╭─ EXTRACTED INFORMATION

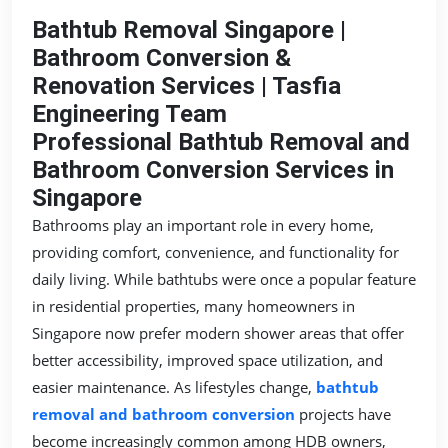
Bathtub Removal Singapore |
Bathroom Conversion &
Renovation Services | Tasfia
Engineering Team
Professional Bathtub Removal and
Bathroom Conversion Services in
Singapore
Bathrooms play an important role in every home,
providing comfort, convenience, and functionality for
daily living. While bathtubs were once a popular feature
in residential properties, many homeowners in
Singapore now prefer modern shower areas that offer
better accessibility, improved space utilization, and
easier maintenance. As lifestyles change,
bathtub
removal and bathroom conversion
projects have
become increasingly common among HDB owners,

╰─
╭─ EXTRACTED INFORMATION

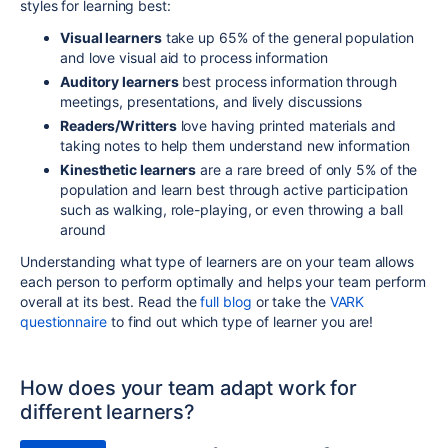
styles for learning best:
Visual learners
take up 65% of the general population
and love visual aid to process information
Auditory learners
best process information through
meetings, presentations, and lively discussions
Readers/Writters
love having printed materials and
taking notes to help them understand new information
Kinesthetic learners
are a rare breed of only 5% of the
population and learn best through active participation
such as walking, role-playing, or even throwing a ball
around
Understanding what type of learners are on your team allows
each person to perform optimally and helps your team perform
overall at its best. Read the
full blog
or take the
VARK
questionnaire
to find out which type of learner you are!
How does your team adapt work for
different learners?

╰─

→ TASK GOAL
Using only the listing above, restate exactly the lines from the line containing "removal and bathroom conversion" through the line containing "become increasingly common", both included.

→ WRITTEN SOLUTION
removal and bathroom conversion
projects have
become increasingly common among HDB owners,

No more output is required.